Portworx StorageCluster not working on ARO cluster

I am attempting to deploy Portworx Essentials on an ARO Cluster, and it is failing due to permission issues. Im trying to build automation that can provision ARO clusters for future enterprise workloads.

I followed the docs here to create the ARO cluster:

I’ve tried multiple permutations of deploying a StorageCluster instance from various docs/guides that I have found in both current and legacy docs, and in the configurator.

When I attempt to deploy the StorageCluster, it never leaves initializing state. If I look at the pods, the pod logs show messages similar to:

portworx[331376]: time="2022-03-09T03:29:20Z" level=error msg="Authentication error: Authentication error: compute.VirtualMachinesClient#Get: Failure responding to request: StatusCode=403 -- Original Error: autorest/azure: Service returned an error. Status=403 Code=\"AuthorizationFailed\" Message=\"The client 'e21b0f9f-39a2-4331-8dc3-998a11c8e4e6' with object id 'e21b0f9f-39a2-4331-8dc3-998a11c8e4e6' does not have authorization to perform action 'Microsoft.Compute/virtualMachines/read' over scope '/subscriptions/bc1627c6-ec80-4da3-8d18-03e91330e2f1/resourceGroups/aro-y5sdwcze/providers/Microsoft.Compute/virtualMachines/toolkit-dev-aro-z4tmm-worker-eastus3-wvnv4' or the scope is invalid. 

However, I’ve created the service principal as described in ARO setup.
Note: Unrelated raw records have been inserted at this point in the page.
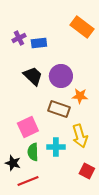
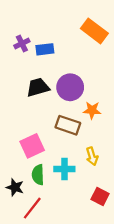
black trapezoid: (33, 76) -> (38, 87), turned -60
yellow arrow: (80, 136) -> (92, 156), size x0.7
red line: (28, 181) -> (32, 208), turned -30

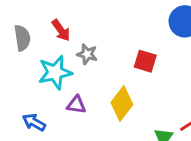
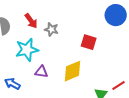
gray star: (87, 54) -> (51, 29), moved
yellow diamond: (122, 103) -> (72, 71), turned 30

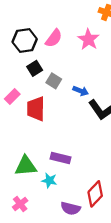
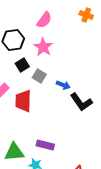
pink semicircle: (54, 38) -> (44, 20), moved
pink star: (88, 39) -> (43, 47), moved

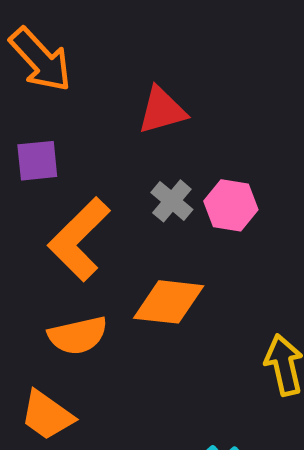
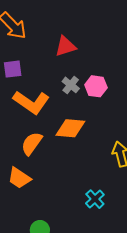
orange L-shape: (79, 239) -> (31, 102), turned -99
orange semicircle: (78, 335) -> (32, 143), turned 140

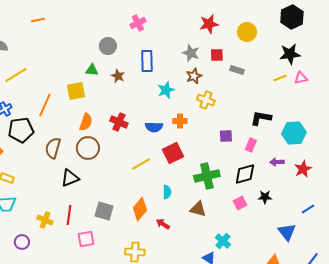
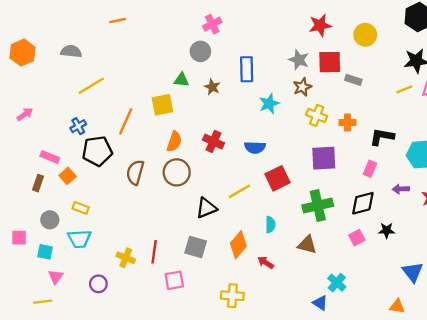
pink cross: (138, 23) -> (212, 24), moved
red square: (217, 55) -> (330, 62), size x1.5
orange cross: (180, 121) -> (347, 123), moved
purple square: (226, 136) -> (324, 158), moved, size x1.6
black triangle: (70, 178) -> (206, 208), moved

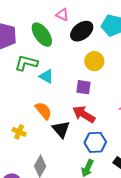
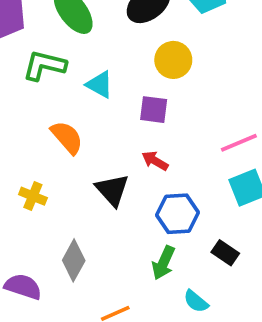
cyan triangle: (46, 76) -> (100, 85), moved
orange semicircle: (43, 111) -> (67, 137), moved
red arrow: (84, 114) -> (155, 161), size x0.6

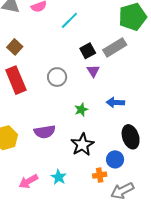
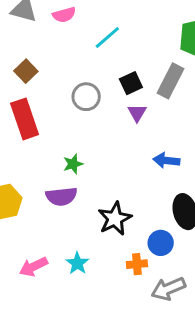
gray rectangle: (115, 47) -> (170, 81), turned -35
gray circle: (57, 77) -> (86, 97), moved
green star: (81, 110) -> (73, 164), moved

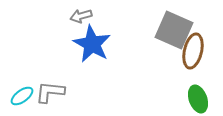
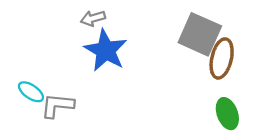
cyan ellipse: (22, 96) -> (31, 92), moved, turned 70

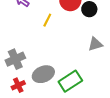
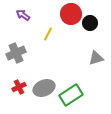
gray cross: (15, 59) -> (16, 53), moved
red cross: (18, 85) -> (19, 87), moved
I’m assuming that I am missing some other permission for the ARO cluster, but I am not sure exactly what is missing. Can anyone help point me in the right direction?

I saw another thread mentioning separate steps for running Portworx on ARO clusters, but I haven’t been able to actually find details.

A little more observation… I set the permissions on a resource group that I created. It looks like a second, “ghost” resource group is created by Azure/ARO when the cluster is created, and it appears that this resource group has different permissions than those I defined on the RG that I created specifically for this cluster. Any guidance would be greatly appreciated.

Another update…
I realized in the portworx docs here that the service principal is created for the derived resource group, not the one I manually created.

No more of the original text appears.